> _INSTRUCTIONS TO FOLLOW_
Every entry below is to be copied word for word, with its pictures removed.

[Extracted page text data]
- - -

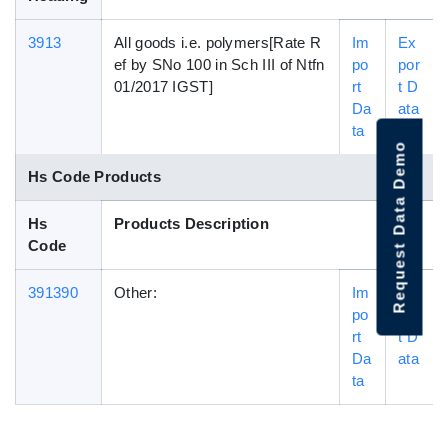
3913
All goods i.e. polymers[Rate R
Im
Ex
ef by SNo 100 in Sch III of Ntfn
po
por
01/2017 IGST]
rt
t D
Da
ata
ta
Request Data Demo
Hs Code Products
Hs
Products Description
Code
391390
Other:
Im
Ex
po
por
rt
t D
Da
ata
ta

- - -

> _SOLUTION FOR THIS PROBLEM_
3913
All goods i.e. polymers[Rate R
Im
Ex
ef by SNo 100 in Sch III of Ntfn
po
por
01/2017 IGST]
rt
t D
Da
ata
ta
Request Data Demo
Hs Code Products
Hs
Products Description
Code
391390
Other:
Im
Ex
po
por
rt
t D
Da
ata
ta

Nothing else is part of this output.